エアコンより階段の壁を選ぶ猫
12歳の愛猫バニラと、夏の過ごし方の話です。
夏はまだですが、今日は少し暑くて、
今年も早々にバニラの夏スタイルが始まりました。
例の、あの格好で。
我が家では、
夏になると外出中もリビングのエアコンをつけたままにしています。
バニラのためです。
電気代のことは、毎年一瞬だけ考えます。
そして毎年、すぐに考えるのをやめます。
温度は適正、環境も快適。
人間としては、それなりに誠意を見せています。
帰宅したら、バニラがいません。リビングにいません。
「まさか、どこか閉じ込めたか」と少しだけ嫌な想像をしながら探します。
います。階段にいます。
壁に足をつけて、おなかもぴったり壁につけて、
体をなるべく広げた状態で、静かに寝ています。
見た目としては、かなり平らです。
猫というより、何かの薄いものに近い状態です。
廊下は涼しくありません。
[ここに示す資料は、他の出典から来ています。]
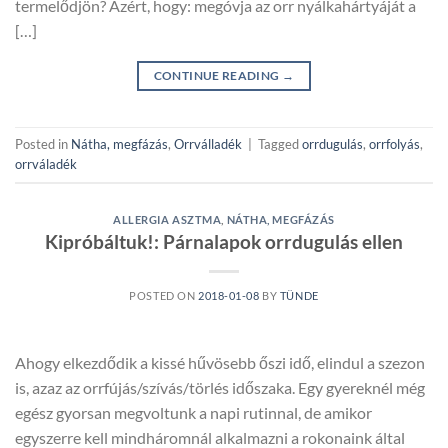
termelődjön? Azért, hogy: megóvja az orr nyálkahártyáját a
[…]
CONTINUE READING
→
Posted in
Nátha, megfázás
,
Orrválladék
|
Tagged
orrdugulás
,
orrfolyás
,
orrváladék
ALLERGIA ASZTMA
,
NÁTHA, MEGFÁZÁS
Kipróbáltuk!: Párnalapok orrdugulás ellen
POSTED ON
2018-01-08
BY
TÜNDE
Ahogy elkezdődik a kissé hűvösebb őszi idő, elindul a szezon
is, azaz az orrfújás/szívás/törlés időszaka. Egy gyereknél még
egész gyorsan megvoltunk a napi rutinnal, de amikor
egyszerre kell mindháromnál alkalmazni a rokonaink által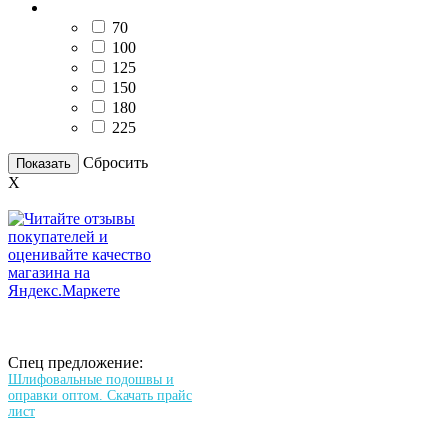
Диаметр, мм
70
100
125
150
180
225
Сбросить
Показать
X
Спец предложение:
Шлифовальные подошвы и
оправки оптом. Скачать прайс
лист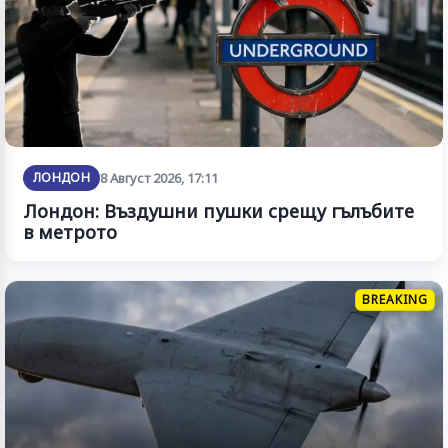
ЛОНДОН
8 Август 2026, 17:11
Лондон: Въздушни пушки срещу гълъбите
в метрото
BREAKING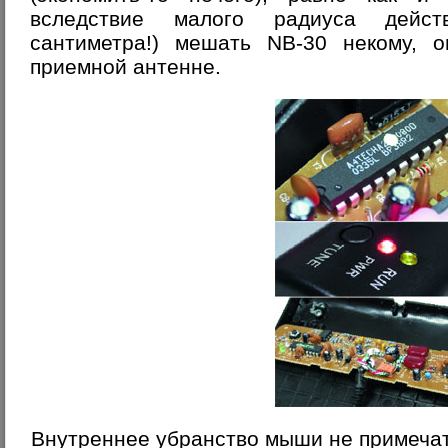
вследствие малого радиуса действ
сантиметра!) мешать NB-30 некому, о
приемной антенне.
Внутреннее убранство мыши не примеча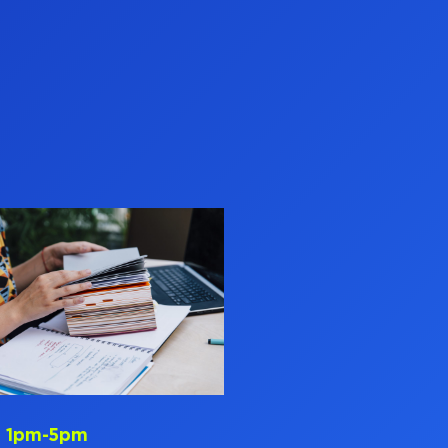
 1pm-5pm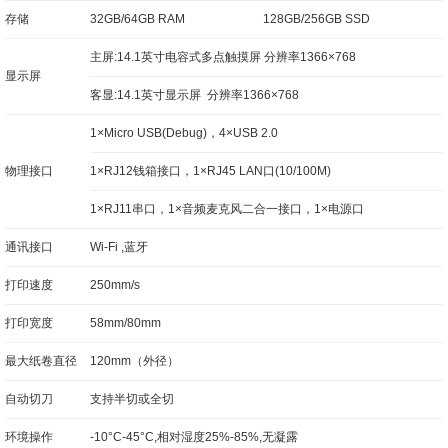
存储
32GB/64GB RAM
128GB/256GB SSD
主屏:14.1英寸电容式多点触摸屏 分辨率1366×768
显示屏
客显:14.1英寸显示屏 分辨率1366×768
1×Micro USB(Debug)，4×USB 2.0
物理接口
1×RJ12钱箱接口，1×RJ45 LAN口(10/100M)
1×RJ11串口，1×音频麦克风二合一接口，1×电源口
通讯接口
Wi-Fi ,蓝牙
打印速度
250mm/s
打印宽度
58mm/80mm
最大纸卷直径
120mm（外径）
自动切刀
支持半切或全切
环境操作
-10°C-45°C,相对湿度25%-85%,无凝露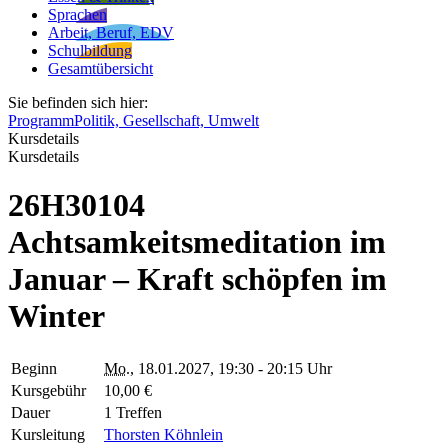
Sprachen
Arbeit, Beruf, EDV
Schulbildung
Gesamtübersicht
Sie befinden sich hier:
Programm
Politik, Gesellschaft, Umwelt
Kursdetails
Kursdetails
26H30104
Achtsamkeitsmeditation im
Januar – Kraft schöpfen im
Winter
Beginn
Mo.
, 18.01.2027, 19:30 - 20:15 Uhr
Kursgebühr
10,00 €
Dauer
1 Treffen
Kursleitung
Thorsten Köhnlein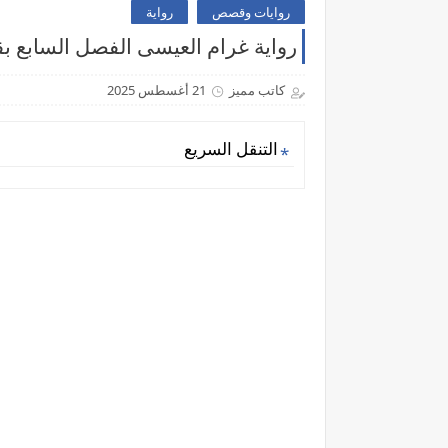
روايات وقصص
رواية
رواية غرام العيسى الفصل السابع بق
كاتب مميز
21 أغسطس 2025
التنقل السريع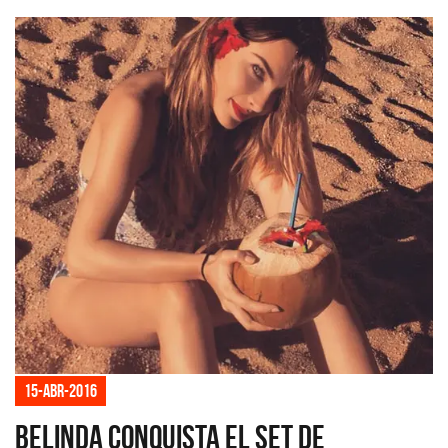
15-abr-2016
Belinda conquista el set de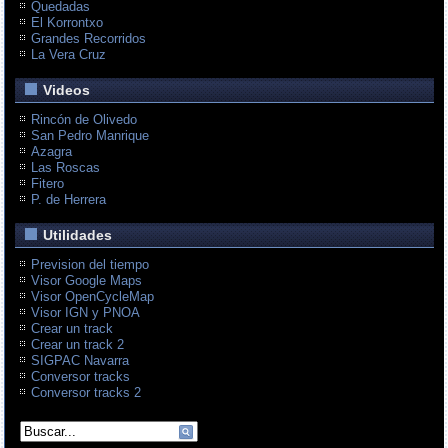
Quedadas
El Korrontxo
Grandes Recorridos
La Vera Cruz
Videos
Rincón de Olivedo
San Pedro Manrique
Azagra
Las Roscas
Fitero
P. de Herrera
Utilidades
Prevision del tiempo
Visor Google Maps
Visor OpenCycleMap
Visor IGN y PNOA
Crear un track
Crear un track 2
SIGPAC Navarra
Conversor tracks
Conversor tracks 2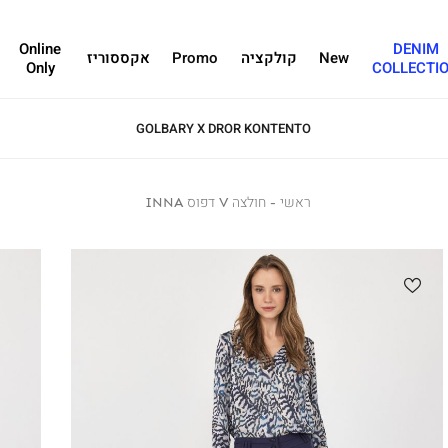
Online
DENIM
New
קולקציה
Promo
אקססוריז
Only
COLLECTI
GOLBARY X DROR KONTENTO
ראשי
ראשי
חולצה
חולצה V דפוס INNA
V
דפוס
INNA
むしろ普通に暑いです。
「なんでそこなの」と思いながら、
抱き上げてリビングに連れて戻します。
せっかく冷やした空間に返却します。
これで安心、と思います。
数分後、いなくなります。
嫌な予感がしますが、確認しに行きます。
います。
同じ場所に、同じ格好でいます。
一度リビングに戻されたことは、完全になかったことになっています。
ここまでくると、こちらも少し冷静になります。
おそらくバニラにとっての快適は、室温ではなく、
壁のひんやりとした感触なのだと思います。
エアコンは空気を冷やします。
でも階段の壁は、触れた部分の体温を直接持っていく。
理屈としては分かります。
分かりますが、だったらこのエアコンは何のためにあるのか、
という気持ちにはなります。
人間は空間を整えます。
バニラは、触れたときの感覚で場所を選びます。
どちらも間違ってはいません。
ただ、最終的に勝つのは、いつもバニラのほうです。
夏はまだこれからです。
それでもバニラの夏だけは、毎年少し早く始まります。
場所は決まっていて、格好も変わりません。